*Task description:* Output the entries word for word. Omit images.

Dataset entries:
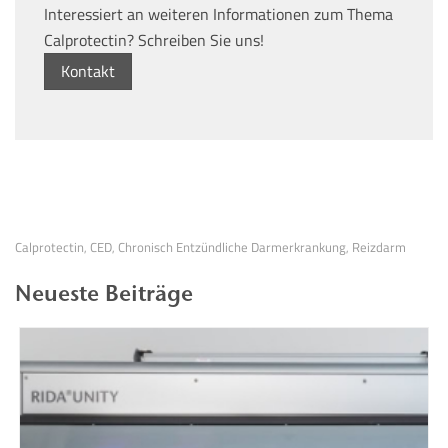
Interessiert an weiteren Informationen zum Thema
Calprotectin? Schreiben Sie uns!
Kontakt
Calprotectin
CED
Chronisch Entzündliche Darmerkrankung
Reizdarm
,
,
,
Neueste Beiträge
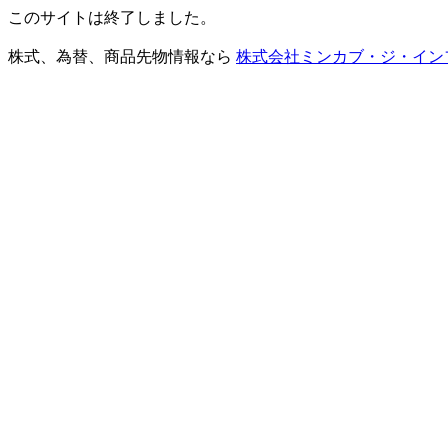
このサイトは終了しました。
株式、為替、商品先物情報なら
株式会社ミンカブ・ジ・イン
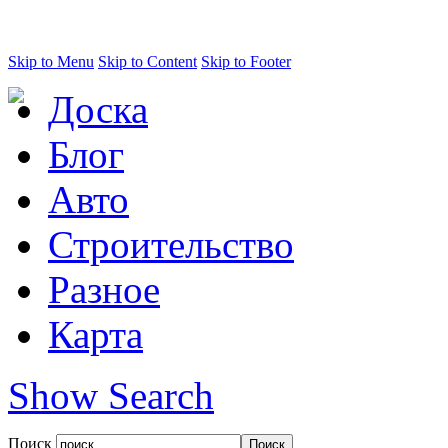
Skip to Menu
Skip to Content
Skip to Footer
Доска
Блог
Авто
Строительство
Разное
Карта
Show Search
Поиск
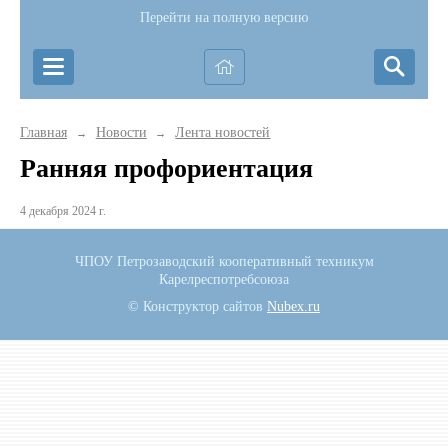
Перейти на полную версию
Главная
Новости
Лента новостей
→
→
Ранняя профориентация
4 декабря 2024 г.
ЧПОУ Петрозаводский кооперативный техникум
Карелреспотребсоюза
© Конструктор сайтов
Nubex.ru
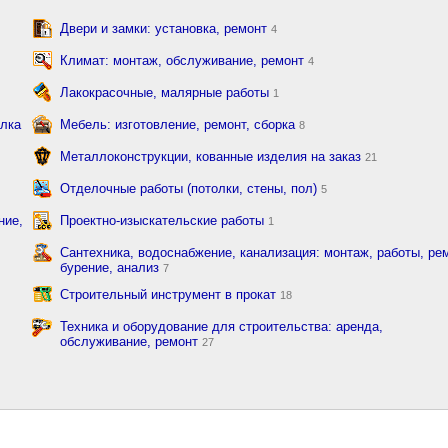
Двери и замки: установка, ремонт
4
Климат: монтаж, обслуживание, ремонт
4
Лакокрасочные, малярные работы
1
елка
Мебель: изготовление, ремонт, сборка
8
Металлоконструкции, кованные изделия на заказ
21
Отделочные работы (потолки, стены, пол)
5
ние,
Проектно-изыскательские работы
1
Сантехника, водоснабжение, канализация: монтаж, работы, рем
бурение, анализ
7
Строительный инструмент в прокат
18
Техника и оборудование для строительства: аренда,
обслуживание, ремонт
27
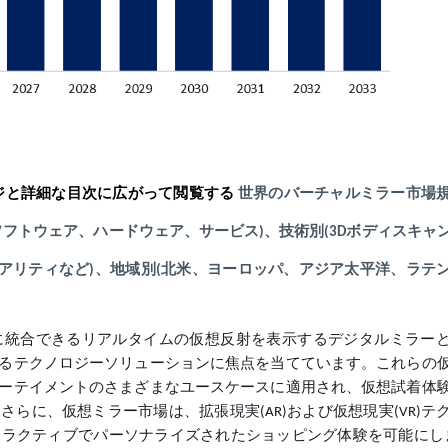
ページと詳細な目次に広がって閲覧する
世界のバーチャルミラー市場
別(ソフトウェア、ハードウェア、サービス)、技術別(3Dボディスキャ
リアリティなど)、地域別(北米、ヨーロッパ、アジア太平洋、ラテ
に統合できるリアルタイムの仮想反射を表示するデジタルミラー
るテクノロジーソリューションに焦点を当てています。これらの
ーテイメントのさまざまなユースケースに適用され、仮想試着体
らに、仮想ミラー市場は、拡張現実(AR)および仮想現実(VR)テ
ラクティブでパーソナライズされたショッピング体験を可能にし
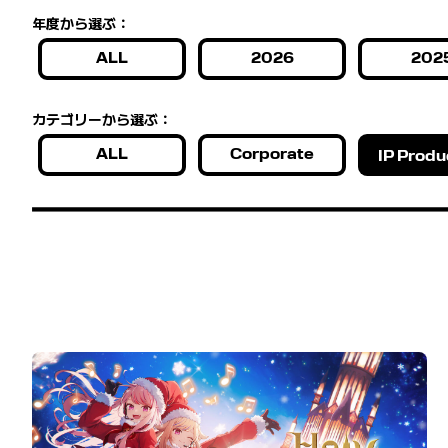
年度から選ぶ：
ALL
2026
202
カテゴリーから選ぶ：
ALL
Corporate
IP Produ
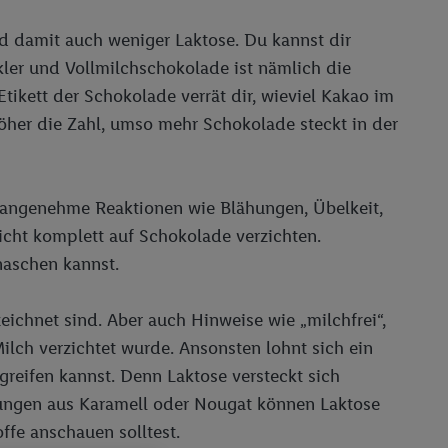
d damit auch weniger Laktose. Du kannst dir
er und Vollmilchschokolade ist nämlich die
ikett der Schokolade verrät dir, wieviel Kakao im
höher die Zahl, umso mehr Schokolade steckt in der
unangenehme Reaktionen wie Blähungen, Übelkeit,
cht komplett auf Schokolade verzichten.
naschen kannst.
zeichnet sind. Aber auch Hinweise wie „milchfrei“,
Milch verzichtet wurde. Ansonsten lohnt sich ein
greifen kannst. Denn Laktose versteckt sich
ungen aus Karamell oder Nougat können Laktose
ffe anschauen solltest.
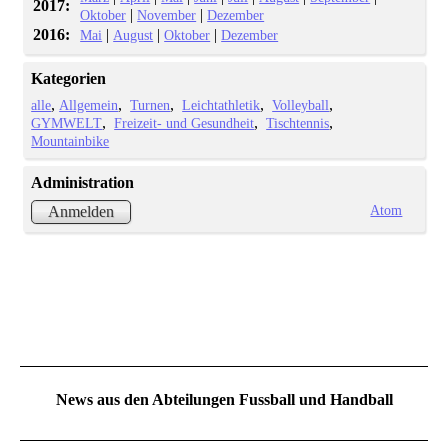
2017:
|
|
Oktober
November
Dezember
2016:
|
|
|
Mai
August
Oktober
Dezember
Kategorien
alle
Allgemein
Turnen
Leichtathletik
Volleyball
GYMWELT
Freizeit- und Gesundheit
Tischtennis
Mountainbike
Administration
Atom
Anmelden
News aus den Abteilungen Fussball und Handball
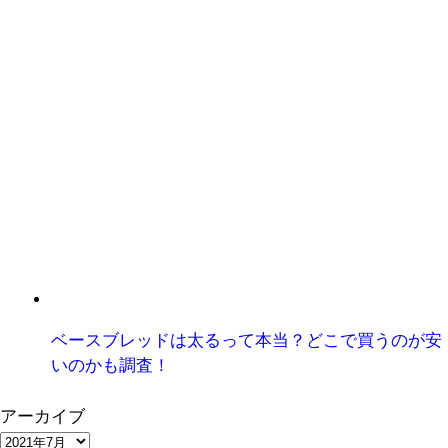
ベースブレッドは太るって本当？どこで買うのが安
いのかも調査！
アーカイブ
ア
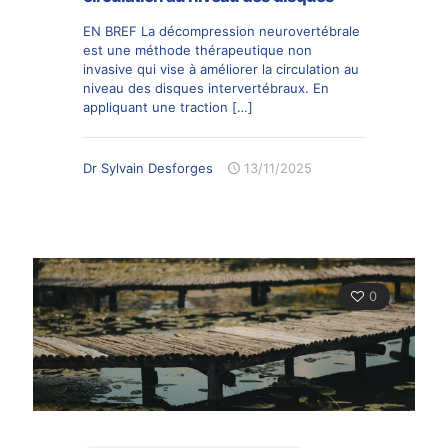
EN BREF La décompression neurovertébrale
est une méthode thérapeutique non
invasive qui vise à améliorer la circulation au
niveau des disques intervertébraux. En
appliquant une traction
[…]
Dr Sylvain Desforges
13/11/2025
0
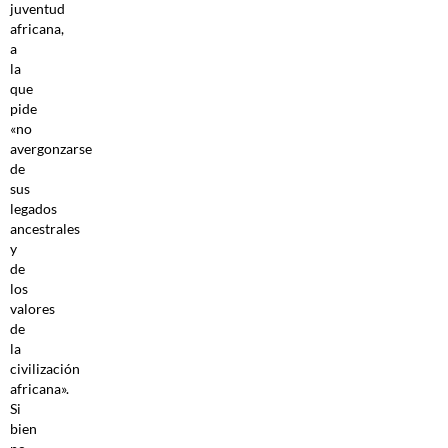
juventud
africana,
a
la
que
pide
«no
avergonzarse
de
sus
legados
ancestrales
y
de
los
valores
de
la
civilización
africana».
Si
bien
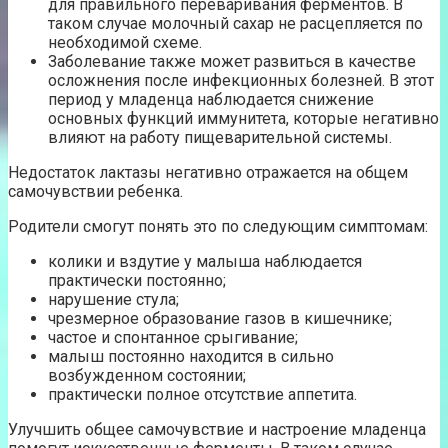
для правильного переваривания ферментов. В
таком случае молочный сахар не расцепляется по
необходимой схеме.
Заболевание также может развиться в качестве
осложнения после инфекционных болезней. В этот
период у младенца наблюдается снижение
основных функций иммунитета, которые негативно
влияют на работу пищеварительной системы.
Недостаток лактазы негативно отражается на общем
самочувствии ребенка.
Родители смогут понять это по следующим симптомам:
колики и вздутие у малыша наблюдается
практически постоянно;
нарушение стула;
чрезмерное образование газов в кишечнике;
частое и спонтанное срыгивание;
малыш постоянно находится в сильно
возбужденном состоянии;
практически полное отсутствие аппетита.
Улучшить общее самочувствие и настроение младенца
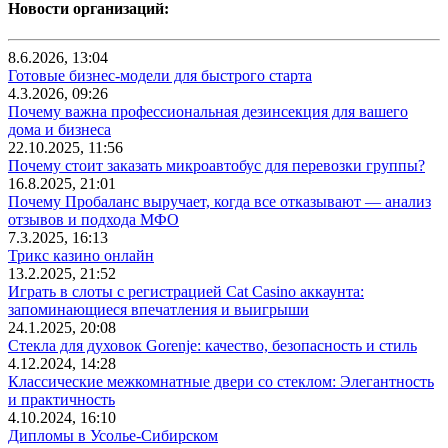
Новости организаций:
8.6.2026, 13:04
Готовые бизнес-модели для быстрого старта
4.3.2026, 09:26
Почему важна профессиональная дезинсекция для вашего
дома и бизнеса
22.10.2025, 11:56
Почему стоит заказать микроавтобус для перевозки группы?
16.8.2025, 21:01
Почему Пробаланс выручает, когда все отказывают — анализ
отзывов и подхода МФО
7.3.2025, 16:13
Трикс казино онлайн
13.2.2025, 21:52
Играть в слоты с регистрацией Cat Casino аккаунта:
запоминающиеся впечатления и выигрыши
24.1.2025, 20:08
Стекла для духовок Gorenje: качество, безопасность и стиль
4.12.2024, 14:28
Классические межкомнатные двери со стеклом: Элегантность
и практичность
4.10.2024, 16:10
Дипломы в Усолье-Сибирском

*Your response:*
Interessiert an weiteren Informationen zum Thema
Calprotectin? Schreiben Sie uns!
Kontakt
Calprotectin
CED
Chronisch Entzündliche Darmerkrankung
Reizdarm
,
,
,
Neueste Beiträge
このサイトは終了しました。
株式、為替、商品先物情報なら
株式会社ミンカブ・ジ・イン
Skip to Menu
Skip to Content
Skip to Footer
Доска
Блог
Авто
Строительство
Разное
Карта
Show Search
Поиск
Перейти на полную версию
Главная
Новости
Лента новостей
→
→
Ранняя профориентация
4 декабря 2024 г.
ЧПОУ Петрозаводский кооперативный техникум
Карелреспотребсоюза
© Конструктор сайтов
Nubex.ru
Двери и замки: установка, ремонт
4
Климат: монтаж, обслуживание, ремонт
4
Лакокрасочные, малярные работы
1
елка
Мебель: изготовление, ремонт, сборка
8
Металлоконструкции, кованные изделия на заказ
21
Отделочные работы (потолки, стены, пол)
5
ние,
Проектно-изыскательские работы
1
Сантехника, водоснабжение, канализация: монтаж, работы, рем
бурение, анализ
7
Строительный инструмент в прокат
18
Техника и оборудование для строительства: аренда,
обслуживание, ремонт
27
ページと詳細な目次に広がって閲覧する
世界のバーチャルミラー市場
別(ソフトウェア、ハードウェア、サービス)、技術別(3Dボディスキャ
リアリティなど)、地域別(北米、ヨーロッパ、アジア太平洋、ラテ
に統合できるリアルタイムの仮想反射を表示するデジタルミラー
るテクノロジーソリューションに焦点を当てています。これらの
ーテイメントのさまざまなユースケースに適用され、仮想試着体
らに、仮想ミラー市場は、拡張現実(AR)および仮想現実(VR)テ
ラクティブでパーソナライズされたショッピング体験を可能にし
年度から選ぶ：
ALL
2026
202
カテゴリーから選ぶ：
ALL
Corporate
IP Produ
d damit auch weniger Laktose. Du kannst dir
er und Vollmilchschokolade ist nämlich die
ikett der Schokolade verrät dir, wieviel Kakao im
höher die Zahl, umso mehr Schokolade steckt in der
unangenehme Reaktionen wie Blähungen, Übelkeit,
cht komplett auf Schokolade verzichten.
naschen kannst.
zeichnet sind. Aber auch Hinweise wie „milchfrei“,
Milch verzichtet wurde. Ansonsten lohnt sich ein
greifen kannst. Denn Laktose versteckt sich
ungen aus Karamell oder Nougat können Laktose
ffe anschauen solltest.
2017:
|
|
Oktober
November
Dezember
2016:
|
|
|
Mai
August
Oktober
Dezember
Kategorien
alle
Allgemein
Turnen
Leichtathletik
Volleyball
GYMWELT
Freizeit- und Gesundheit
Tischtennis
Mountainbike
Administration
Atom
Anmelden
News aus den Abteilungen Fussball und Handball
ベースブレッドは太るって本当？どこで買うのが安
いのかも調査！
アーカイブ
ア
EN BREF La décompression neurovertébrale
est une méthode thérapeutique non
invasive qui vise à améliorer la circulation au
niveau des disques intervertébraux. En
appliquant une traction
[…]
Dr Sylvain Desforges
13/11/2025
0
juventud
africana,
a
la
que
pide
«no
avergonzarse
de
sus
legados
ancestrales
y
de
los
valores
de
la
civilización
africana».
Si
bien
для правильного переваривания ферментов. В
таком случае молочный сахар не расцепляется по
необходимой схеме.
Заболевание также может развиться в качестве
осложнения после инфекционных болезней. В этот
период у младенца наблюдается снижение
основных функций иммунитета, которые негативно
влияют на работу пищеварительной системы.
Недостаток лактазы негативно отражается на общем
самочувствии ребенка.
Родители смогут понять это по следующим симптомам:
колики и вздутие у малыша наблюдается
практически постоянно;
нарушение стула;
чрезмерное образование газов в кишечнике;
частое и спонтанное срыгивание;
малыш постоянно находится в сильно
возбужденном состоянии;
практически полное отсутствие аппетита.
Улучшить общее самочувствие и настроение младенца
Новости организаций:
8.6.2026, 13:04
Готовые бизнес-модели для быстрого старта
4.3.2026, 09:26
Почему важна профессиональная дезинсекция для вашего
дома и бизнеса
22.10.2025, 11:56
Почему стоит заказать микроавтобус для перевозки группы?
16.8.2025, 21:01
Почему Пробаланс выручает, когда все отказывают — анализ
отзывов и подхода МФО
7.3.2025, 16:13
Трикс казино онлайн
13.2.2025, 21:52
Играть в слоты с регистрацией Cat Casino аккаунта:
запоминающиеся впечатления и выигрыши
24.1.2025, 20:08
Стекла для духовок Gorenje: качество, безопасность и стиль
4.12.2024, 14:28
Классические межкомнатные двери со стеклом: Элегантность
и практичность
4.10.2024, 16:10
Дипломы в Усолье-Сибирском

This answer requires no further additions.